As G20 foreign ministers meet to prepare for a climate change summit in Hamburg in July, managers of funds with assets totalling more than $2.8 trillion – more than the entire annual GDP of the UK – are calling for leading economies to phase out fossil fuel subsidies within the next three years to avert a catastrophe, according to the Independent. “Many members of the group, which includes Aegon Asset Management, Aviva Investors, Legal and General and Trillium, hold significant investments in fossil fuel companies but said a clear policy signal that clean energy will be backed would give them the confidence to shift their billions into renewables.”

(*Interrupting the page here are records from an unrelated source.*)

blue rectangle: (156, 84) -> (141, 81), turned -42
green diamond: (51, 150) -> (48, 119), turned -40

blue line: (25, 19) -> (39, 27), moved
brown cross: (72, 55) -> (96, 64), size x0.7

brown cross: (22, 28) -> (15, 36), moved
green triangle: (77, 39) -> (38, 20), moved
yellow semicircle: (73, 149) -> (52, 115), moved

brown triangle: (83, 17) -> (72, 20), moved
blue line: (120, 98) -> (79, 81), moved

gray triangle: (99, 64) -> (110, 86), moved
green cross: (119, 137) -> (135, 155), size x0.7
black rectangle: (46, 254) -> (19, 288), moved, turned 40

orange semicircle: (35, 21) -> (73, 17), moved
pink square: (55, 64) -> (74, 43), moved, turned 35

The UK may use its faster-than-average emissions cuts for leverage in negotiations to leave the EU, according to a foreign office climate envoy. Under domestic legislation, Britain is set to slash greenhouse gases 57% from 1990 levels by 2030, going deeper than the bloc-wide target of “at least” 40%. That gives poorer member states space for some carbon-fuelled growth. The Brexit department is considering this as a bargaining chip to gain other advantages as it thrashes out a different relationship with the country’s 27 neighbours, the UK’s permanent special representative for climate change David King told Climate Home.
Comment.
Butler says that because private investors avoid the nuclear power sector – for a variety of reasons – governments should step up. For example, he says: “The UK government should put capital into any new nuclear projects that it wants to see developed. The terms for this investment should be tough. Britain could offer the last slice of any funding required in return for a substantial share of the project, giving the companies involved every incentive to keep costs down and to minimise their call on public money…Public funds would be focused on the construction phase — the period of greatest risk — and would result in the creation of an asset that would be monetised once that phase was completed.”

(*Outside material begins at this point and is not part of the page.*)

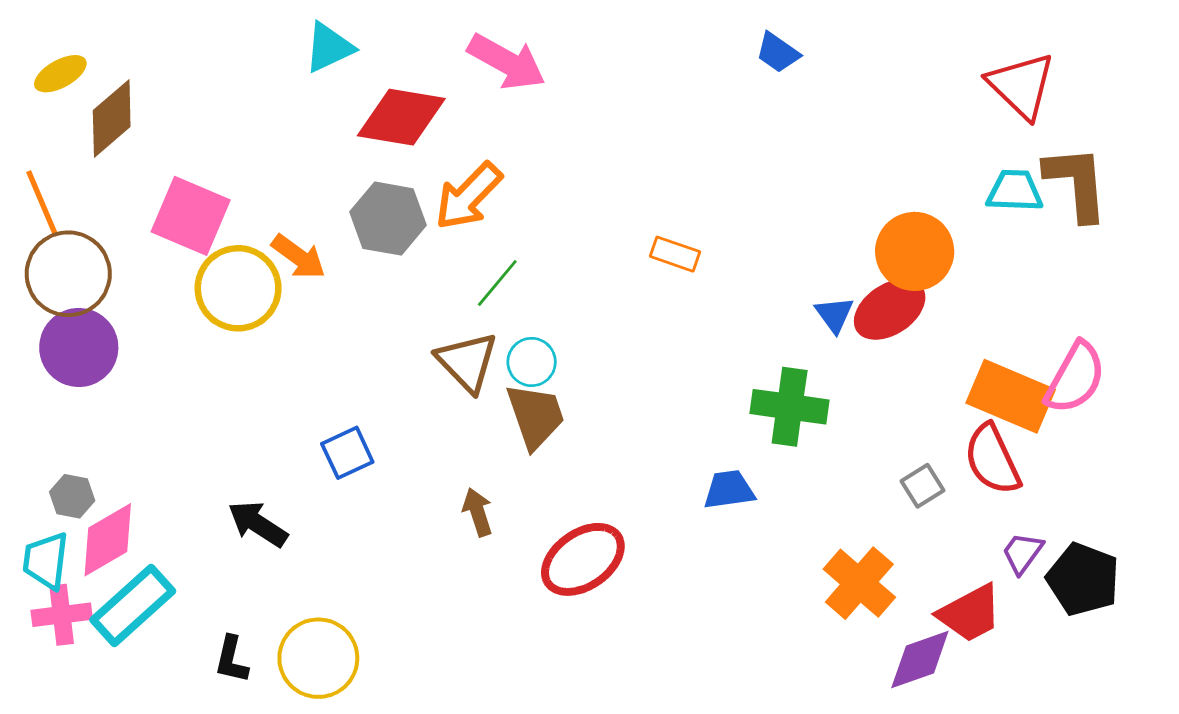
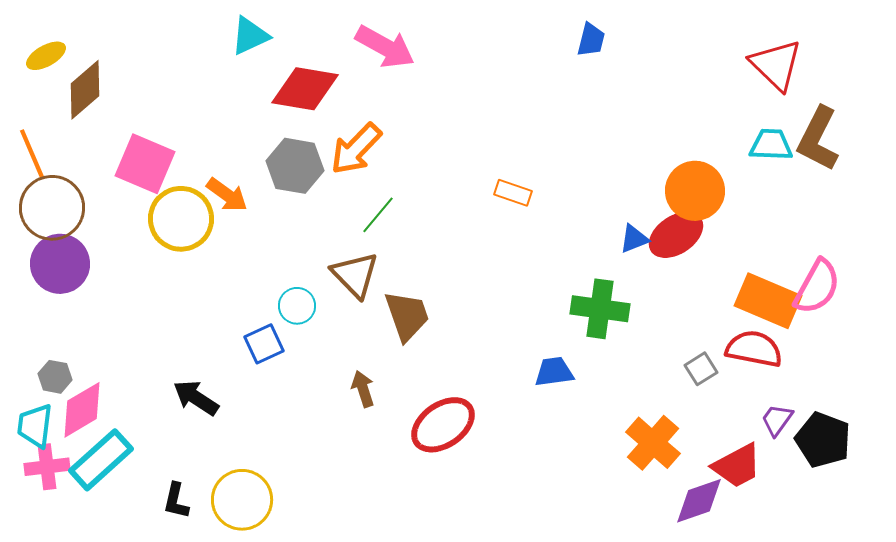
blue trapezoid: (778, 53) -> (591, 40), turned -111
brown L-shape: (1077, 183) -> (818, 139), turned -148
blue triangle: (834, 315) -> (634, 239), turned 44
cyan circle: (532, 362) -> (297, 306), moved
red semicircle: (992, 459) -> (754, 349), turned 126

The Mail columnist says that that the “plight of Toshiba reminds us yet again that nuclear power has consistently failed to live up to its potential”. He adds: “The construction costs are too high and the long-term liabilities too uncertain. Renewables will pass nuclear as a source of energy in about ten years’ time.” But this won’t help the UK, adding “though wind and solar will chip in a bit. He continues: “So, if as seems inevitable the UK nuclear programme disappoints yet again, how do we keep the lights on?…It will be another dash for gas. But it isn’t yet politic to admit it.”
Science.
A new study has found that the global ocean oxygen content has dropped by 2% since 1960, partly as a result of a fall in the solubility of oxygen as sea water has warmed. With ocean models predicting a further drop between 1% and 8% by 2100, the scientists say the change could affect ocean nutrients and the marine habitat, with potentially detrimental consequences for fisheries and coastal economies.